I leave Gustav Grimberg’s full-length obituary because I don’t have time for it right now, and focus on Per Gunnarsson instead. He lived off Eriksgatan in an apartment, I can find that online. He was thirty-seven years old. He was single. He had a terrible credit record. From trawling social media and our own article archives I can tell he was a keen amateur genealogist and that he’s been arrested several times over the years, all for alcohol-related misdemeanours.
I sip hot coffee and check in with Thord. He tells me he’s busy.
Lars comes in on time. He gets through the door and it tinkles and he takes about twenty minutes to pull off his big grey coat with its faux-fur hood and his ICA Maxi zip-up moon boots. I get restless and itchy just watching. He mumbles ‘morning’

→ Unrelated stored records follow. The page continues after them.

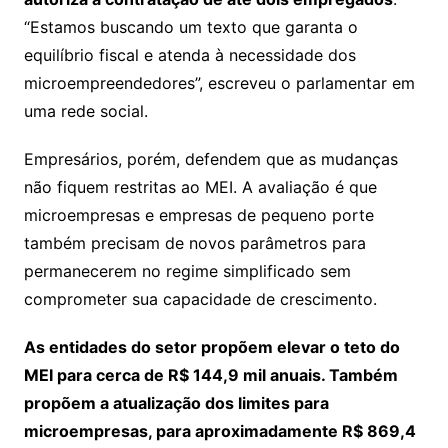
“Estamos buscando um texto que garanta o
equilíbrio fiscal e atenda à necessidade dos
microempreendedores”, escreveu o parlamentar em
uma rede social.
Empresários, porém, defendem que as mudanças
não fiquem restritas ao MEI. A avaliação é que
microempresas e empresas de pequeno porte
também precisam de novos parâmetros para
permanecerem no regime simplificado sem
comprometer sua capacidade de crescimento.
As entidades do setor propõem elevar o teto do
MEI para cerca de R$ 144,9 mil anuais. Também
propõem a atualização dos limites para
microempresas, para aproximadamente R$ 869,4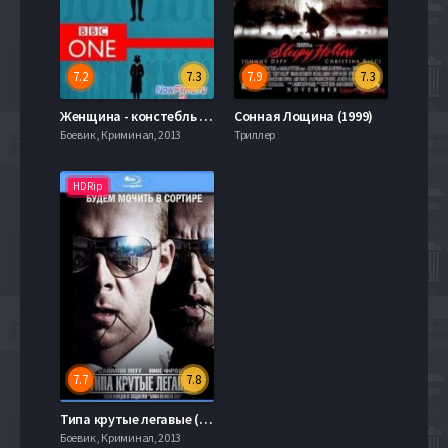
7.2
7.3
7.9
7.3
Женщина - констебль 56 (2013-2015)
Сонная Лощина (1999)
Боевик , Криминал, 2013
Триллер
HDRip
7.7
7.8
Типа крутые легавые (2007)
Боевик , Криминал, 2013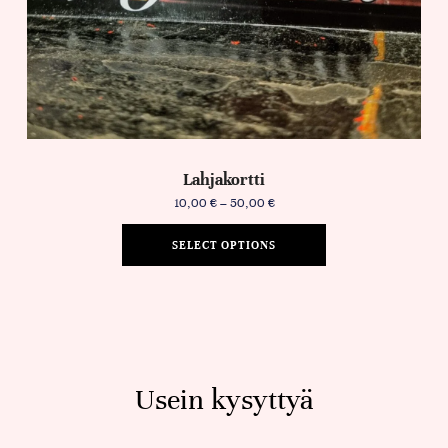
Lahjakortti
10,00
€
–
50,00
€
SELECT OPTIONS
Usein kysyttyä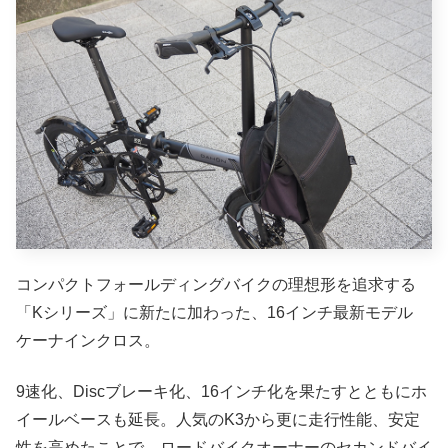
コンパクトフォールディングバイクの理想形を追求する
「Kシリーズ」に新たに加わった、16インチ最新モデル
ケーナインクロス。
9速化、Discブレーキ化、16インチ化を果たすとともにホ
イールベースも延長。人気のK3から更に走行性能、安定
性を高めたことで、ロードバイクオーナーのセカンドバイ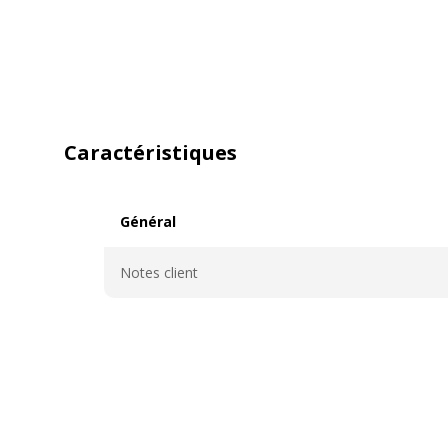
Caractéristiques
Général
Général
Notes client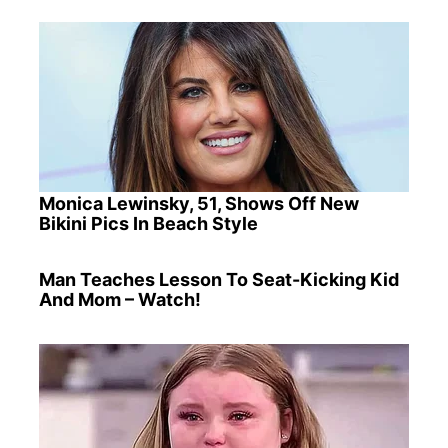
Monica Lewinsky, 51, Shows Off New
Bikini Pics In Beach Style
Man Teaches Lesson To Seat-Kicking Kid
And Mom – Watch!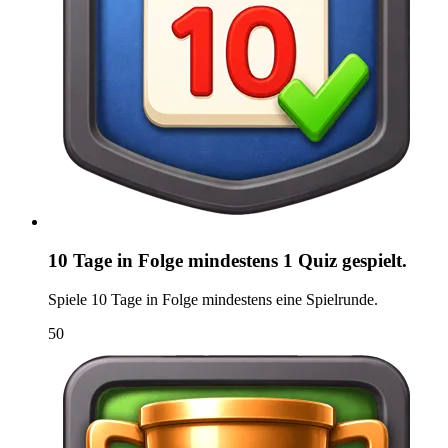
10 Tage in Folge mindestens 1 Quiz gespielt.
Spiele 10 Tage in Folge mindestens eine Spielrunde.
50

to me but apart from that, this is a silent movie happening in front of me right now, a movie screening at half-speed. He lumbers over to the window of the office, right by the big stack of Postens for sale to people who drop in, there will be dozens of them, and then he checks the temperature on the thermometer like he does every day.
‘Cold?’ I ask.
‘Medium,’ he says, and then he lumbers back to his desk in front of Lena’s door and notes down the temperature in his little black notebook. Gonna miss this place.

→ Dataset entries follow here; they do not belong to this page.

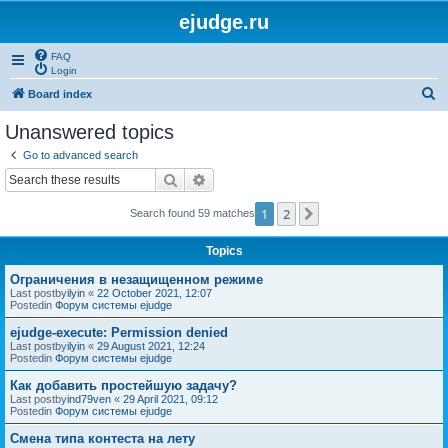
ejudge.ru
FAQ
Login
S
Board index
e
Unanswered topics
a
Go to advanced search
r
Search
Advanced search
c
1
2
Next
Search found 59 matches
h
Topics
Ограничения в незащищенном режиме
Last postby
ilyin
«
22 October 2021, 12:07
Postedin
Форум системы ejudge
ejudge-execute: Permission denied
Last postby
ilyin
«
29 August 2021, 12:24
Postedin
Форум системы ejudge
Как добавить простейшую задачу?
Last postby
ind79ven
«
29 April 2021, 09:12
Postedin
Форум системы ejudge
Смена типа контеста на лету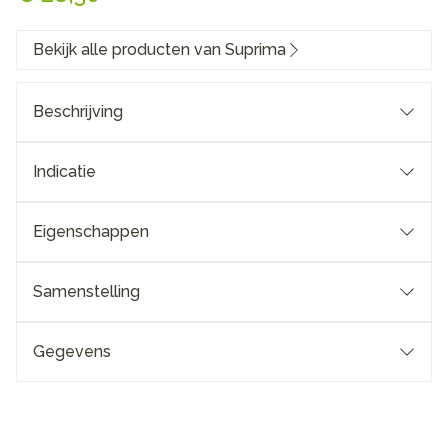
Bekijk alle producten van Suprima
Beschrijving
Indicatie
Eigenschappen
Samenstelling
Gegevens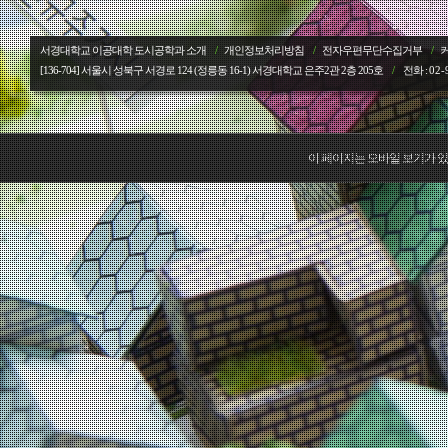
서경대학교 이공대학 도시공학과 소개
/
개인정보처리방침
/
전자우편무단수집거부
/
[136-704] 서울시 성북구 서경로 124 (정릉동 16-1) 서경대학교
은주2관 2층 205호
/
전화 :
02-
이 페이지는 모바일 보기가 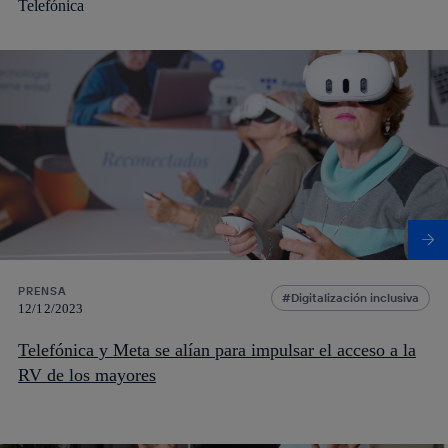
PRENSA
Digitalización inclusiva
12/12/2023
Telefónica y Meta se alían para impulsar el acceso a la
RV de los mayores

I pull my coat back on and open the door to the street and they’re all there lined up on the other side of the road. It’s like a vision from ten-thousand years ago, pagan ancients drawn out of their caves by the sun deity, opticians and hairdressers standing, thermoses in hand, necks bent, faces warming in the morning rays. They’re not talking to each other. They’re thawing, their thoughts loosening, their skin healing, their hopes returning. I pass between them and buy two Danish pastries and a bottle of Coke from the newsagent. I leave it all on my desk and start walking toward the police station but then I stop, my boots stationary in the grey pavement-slush, and realise that the new cop might be there. I take my phone from my pocket and switch on the camera and look at myself on the screen and grin to check my teeth and then I primp my hair and pinch my big pore cheeks.

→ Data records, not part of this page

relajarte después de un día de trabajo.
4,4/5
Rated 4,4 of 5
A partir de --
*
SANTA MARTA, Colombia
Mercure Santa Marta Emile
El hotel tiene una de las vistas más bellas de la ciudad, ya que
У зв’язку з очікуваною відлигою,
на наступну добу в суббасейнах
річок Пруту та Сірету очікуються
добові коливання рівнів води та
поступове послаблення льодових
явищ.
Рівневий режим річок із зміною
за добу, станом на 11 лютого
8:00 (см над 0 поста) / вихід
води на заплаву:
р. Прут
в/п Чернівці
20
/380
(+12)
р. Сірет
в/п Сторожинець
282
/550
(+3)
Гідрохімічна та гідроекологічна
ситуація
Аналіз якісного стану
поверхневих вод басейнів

Cop shop’s empty. Nobody at the desk, nobody waiting. The ticket-queue machine thing reads sixteen and the screen above the counter reads sixteen so I take a ticket and ring the bell.
Chief Björn walks out and sees me and says nothing and turns back.
‘Thord,’ he says. ‘Visitor for you.’
The door closes then opens and I just make out the expensively tailored silhouette of Henrik Hellbom. Judging by the volume of chat there must be seven or eight people with him.
‘What’s Hellbom doing back there?’ I whisper.
Thord’s standing with a burnt piece of toast covered in what looks like slices of boiled egg and squeezey-tube Kalles cod roe.
‘Morning Tuvs,’ he says, then takes a bite.
I gesture for him to answer my question but he just shakes his head and says, ‘Doing his job. Taking care of his client.’